*** Input data ***

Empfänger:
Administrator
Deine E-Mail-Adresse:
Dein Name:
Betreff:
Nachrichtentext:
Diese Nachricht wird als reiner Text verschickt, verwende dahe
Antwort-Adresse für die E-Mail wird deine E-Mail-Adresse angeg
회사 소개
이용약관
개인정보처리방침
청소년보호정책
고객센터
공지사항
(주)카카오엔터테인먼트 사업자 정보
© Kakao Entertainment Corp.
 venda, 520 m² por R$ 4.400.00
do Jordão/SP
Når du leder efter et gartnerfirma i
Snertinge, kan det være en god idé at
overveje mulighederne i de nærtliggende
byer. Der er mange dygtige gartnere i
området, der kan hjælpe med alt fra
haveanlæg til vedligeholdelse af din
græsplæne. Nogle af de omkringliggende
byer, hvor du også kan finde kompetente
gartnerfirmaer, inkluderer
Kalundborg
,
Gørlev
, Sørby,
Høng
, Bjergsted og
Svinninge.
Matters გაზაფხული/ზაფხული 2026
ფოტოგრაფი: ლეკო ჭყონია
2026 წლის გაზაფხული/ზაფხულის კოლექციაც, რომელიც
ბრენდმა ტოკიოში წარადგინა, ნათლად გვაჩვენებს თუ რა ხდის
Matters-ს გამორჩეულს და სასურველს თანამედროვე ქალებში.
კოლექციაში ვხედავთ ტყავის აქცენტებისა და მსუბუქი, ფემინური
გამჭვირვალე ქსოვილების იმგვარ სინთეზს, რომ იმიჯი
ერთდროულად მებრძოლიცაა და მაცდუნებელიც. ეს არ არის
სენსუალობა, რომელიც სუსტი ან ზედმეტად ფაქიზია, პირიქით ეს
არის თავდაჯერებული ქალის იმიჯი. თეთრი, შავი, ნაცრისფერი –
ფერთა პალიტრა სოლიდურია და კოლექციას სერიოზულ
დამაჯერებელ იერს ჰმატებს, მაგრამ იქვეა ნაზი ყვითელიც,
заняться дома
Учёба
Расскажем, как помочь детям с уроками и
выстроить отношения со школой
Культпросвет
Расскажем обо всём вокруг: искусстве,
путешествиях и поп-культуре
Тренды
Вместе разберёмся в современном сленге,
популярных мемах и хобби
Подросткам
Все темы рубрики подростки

***

**Your task**
List each line of the entries that holds the string "Adresse".

**Response**
Deine E-Mail-Adresse:
Antwort-Adresse für die E-Mail wird deine E-Mail-Adresse angeg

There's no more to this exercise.